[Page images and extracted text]
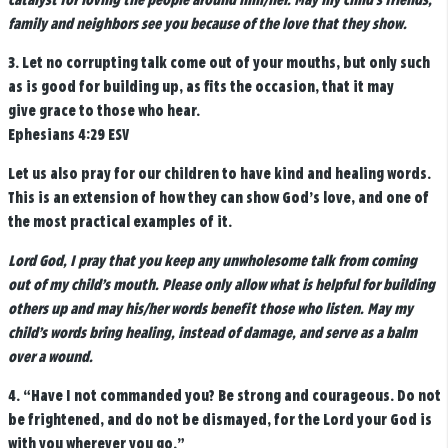
catalyst for loving the people around him/her. May my child’s friends,
family and neighbors see you because of the love that they show.
3.
Let no corrupting talk come out of your mouths, but only such
as is good for building up, as fits the occasion, that it may
give grace to those who hear.
Ephesians 4:29 ESV
Let us also pray for our children to have kind and healing words.
This is an extension of how they can show God’s love, and one of
the most practical examples of it.
Lord God, I pray that you keep any unwholesome talk from coming
out of my child’s mouth. Please only allow what is helpful for building
others up and may his/her words benefit those who listen. May my
child’s words bring healing, instead of damage, and serve as a balm
over a wound.
4. “
Have I not commanded you? Be strong and courageous. Do not
be frightened, and do not be dismayed, for the
Lord
your God is
with you wherever you go.”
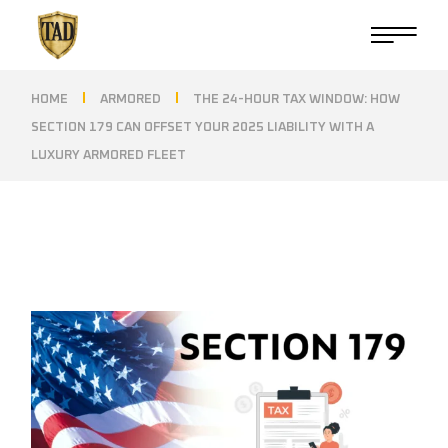
Skip
to
the
content
HOME
ARMORED
THE 24-HOUR TAX WINDOW: HOW
SECTION 179 CAN OFFSET YOUR 2025 LIABILITY WITH A
LUXURY ARMORED FLEET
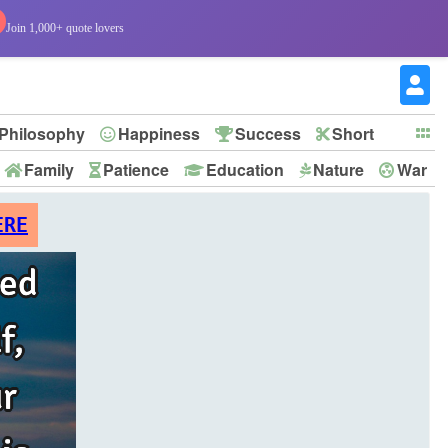
Join 1,000+ quote lovers
Philosophy
Happiness
Success
Short
Family
Patience
Education
Nature
War
ERE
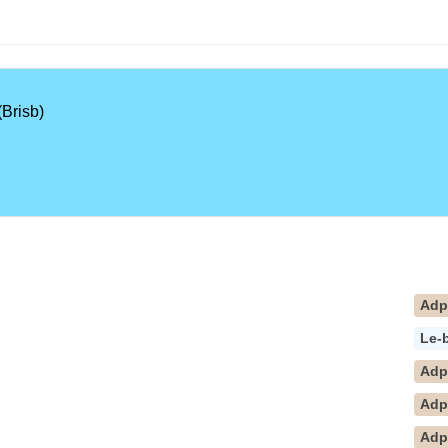
Brisb)
Ad
Le-
Ad
Ad
Adp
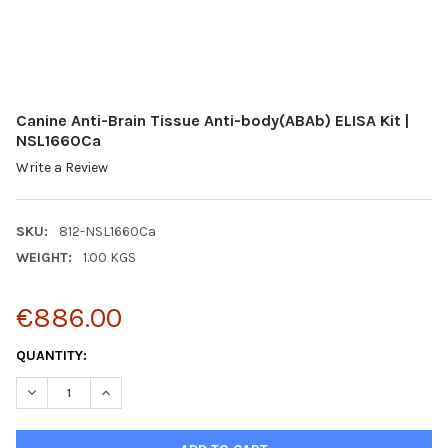
Canine Anti-Brain Tissue Anti-body(ABAb) ELISA Kit |
NSL1660Ca
Write a Review
SKU:
812-NSL1660Ca
WEIGHT:
1.00 KGS
€886.00
CURRENT
QUANTITY:
STOCK:
DECREASE QUANTITY:
INCREASE QUANTITY:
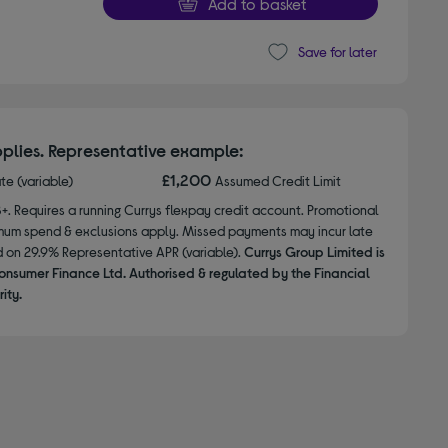
Add to basket
Save for later
plies. Representative example:
£1,200
ate (variable)
Assumed Credit Limit
8+. Requires a running Currys flexpay credit account. Promotional
nimum spend & exclusions apply. Missed payments may incur late
d on 29.9% Representative APR (variable).
Currys Group Limited is
onsumer Finance Ltd. Authorised & regulated by the Financial
ity.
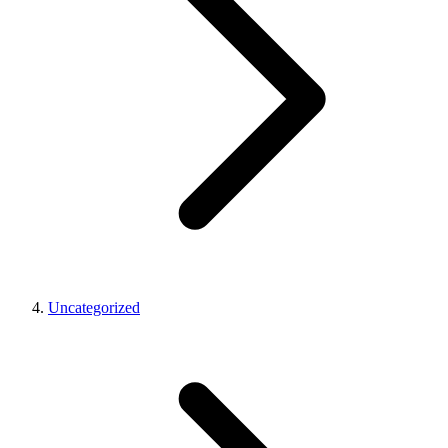
Uncategorized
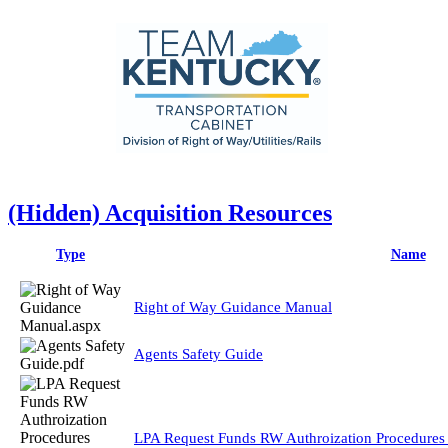
‭(Hidden)‬ Acquisition Resources
Type
Name
Right of Way Guidance Manual
Agents Safety Guide
LPA Request Funds RW Authroization Procedures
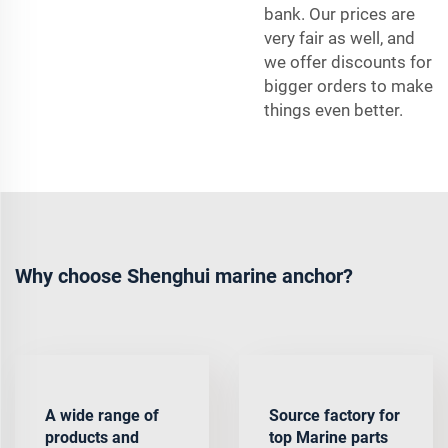
bank. Our prices are
very fair as well, and
we offer discounts for
bigger orders to make
things even better.
Why choose Shenghui marine anchor?
A wide range of
Source factory for
products and
top Marine parts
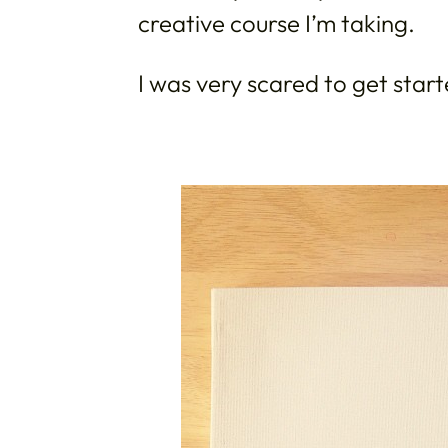
creative course I’m taking.
I was very scared to get star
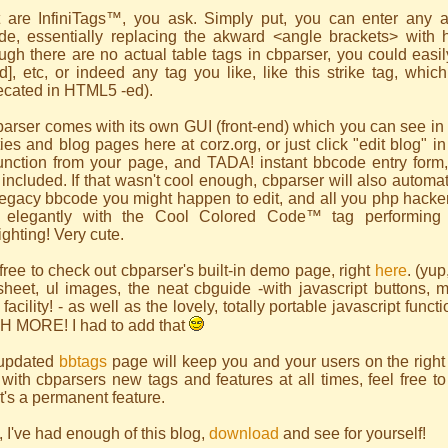
 are InfiniTags™, you ask. Simply put, you can enter any a
de, essentially replacing the akward <angle brackets> with 
ugh there are no actual table tags in cbparser, you could easily
 [td], etc, or indeed any tag you like,
like this strike tag, whic
ecated in HTML5 -ed).
arser comes with its own GUI (front-end) which you can see in 
ities and blog pages here at corz.org, or just click "edit blog" i
unction from your page, and TADA! instant bbcode entry form,
 included. If that wasn't cool enough, cbparser will also automa
egacy bbcode you might happen to edit, and all you php hackers
 elegantly with the Cool Colored Code™ tag performing 
ighting! Very cute.
free to check out cbparser's built-in demo page, right
here
. (yup
esheet, ul images, the neat cbguide -with javascript buttons,
facility! - as well as the lovely, totally portable javascript func
 MORE! I had to add that
updated
bbtags
page will keep you and your users on the right t
with cbparsers new tags and features at all times, feel free to
 it's a permanent feature.
 I've had enough of this blog,
download
and see for yourself!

_Exercise brief_
Print exactly the lines from the first line of the records above through the line containing "Let us also", leaving out the pictures.

_Result_
catalyst for loving the people around him/her. May my child’s friends,
family and neighbors see you because of the love that they show.
3.
Let no corrupting talk come out of your mouths, but only such
as is good for building up, as fits the occasion, that it may
give grace to those who hear.
Ephesians 4:29 ESV
Let us also pray for our children to have kind and healing words.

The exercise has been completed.